Scientists have discovered a type of brain cell that prevents mice from being overly immobile. The research provides insight into the brain circuits underlying what motivates us to be physically active.
The cells, called GAD65 neurons, are located in the mouse equivalent of the human lateral hypothalamus. This crucial part of our brain regulates body processes including sleeping and waking, appetite, digestion, body temperature and blood pressure.
The research was led by Denis Burdakov of the Francis Crick Institute and King's College London.
Dr Burdakov says: "If the same neural networks operate in the human lateral hypothalamus, the classic human 'arousal centre', our findings could shed light on how the brain chooses between activity and inactivity, including the health implications of this choice.
"You could imagine 'pointing' an MRI machine to look at this area of the brain, for example, and see if there's a lot more activity among people who're always at the gym compared to who tend to sit at home in front of the TV."
The team set out to investigate why we, and other mammals, choose to engage in physical activity. What makes us walk or run, even when there is no obvious or immediate external reason to do so?
Dr Burdakov explains the background to the research: "Around a century ago, it was proposed that damage to a brain area called the lateral hypothalamus caused people to sit motionless most of the time, with no energy or appetite. It's thought that this brain area emits some essential signals for motivating physical activity. However, it has remained a mystery what these signals are."
Previous research has identified several different types of neuron in the lateral hypothalamus, including cells producing orexin/hypocretin - a key signalling molecule in the brain linked to stress and arousal - and a separate neuronal population called GAD65 cells. The role of GAD65 cells and how they work with orexin was not understood.
To investigate the natural role of the GAD65 cells in brain function and physical activity, the scientists watched when the GAD65 neurons naturally switched on and off in mice, using a deep-brain recording tool called fiber photometery. They also experimentally silenced the cells to see how this affected the amount of voluntary running by the mice. Both tools used genetics to target the cells very selectively.
The results showed that the cells were activated by orexin and were active right before, and during, bouts of voluntary running. When they silenced the cells, the mice ran a lot less than normal.

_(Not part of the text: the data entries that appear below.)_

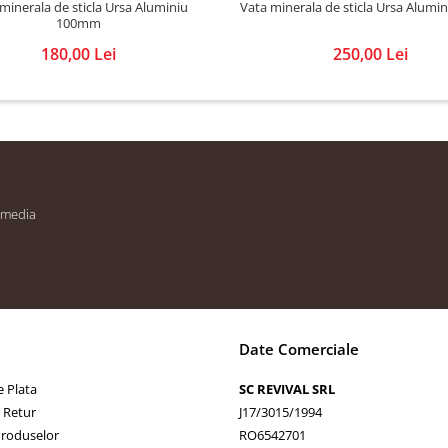
minerala de sticla Ursa Aluminiu
Vata minerala de sticla Ursa Alum
100mm
180,00 Lei
250,00 Lei
 media
Date Comerciale
 Plata
SC REVIVAL SRL
e Retur
J17/3015/1994
Produselor
RO6542701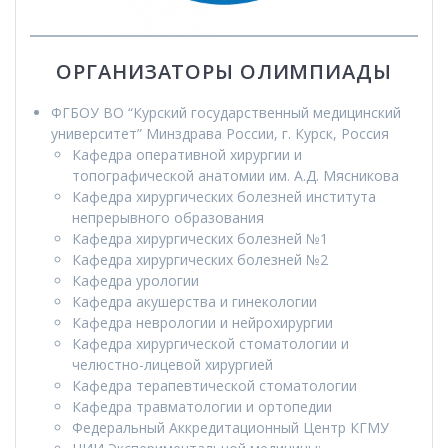
ОРГАНИЗАТОРЫ ОЛИМПИАДЫ
ФГБОУ ВО “Курский государственный медицинский
университет” Минздрава России, г. Курск, Россия
Кафедра оперативной хирургии и
топографической анатомии им. А.Д. Мясникова
Кафедра хирургических болезней института
непрерывного образования
Кафедра хирургических болезней №1
Кафедра хирургических болезней №2
Кафедра урологии
Кафедра акушерства и гинекологии
Кафедра неврологии и нейрохирургии
Кафедра хирургической стоматологии и
челюстно-лицевой хирургией
Кафедра терапевтической стоматологии
Кафедра травматологии и ортопедии
Федеральный Аккредитационный Центр КГМУ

In a final experiment, overstimulating the GAD65 cells caused the mice to run around a lot more than usual.
Dr Burdakov says: "These findings shed new light on deep-brain signals that maintain healthy levels of physical activity.
"A next step would be to investigate how the neural circuit described here operates together with other pathways in the brain that are already known to control voluntary movement and, in this way, promote physical activity in humans."
The paper, Orexin-driven GAD65 network of the lateral hypothalamus sets physical activity in mice, is published in the Proceedings of the National Academy of Sciences.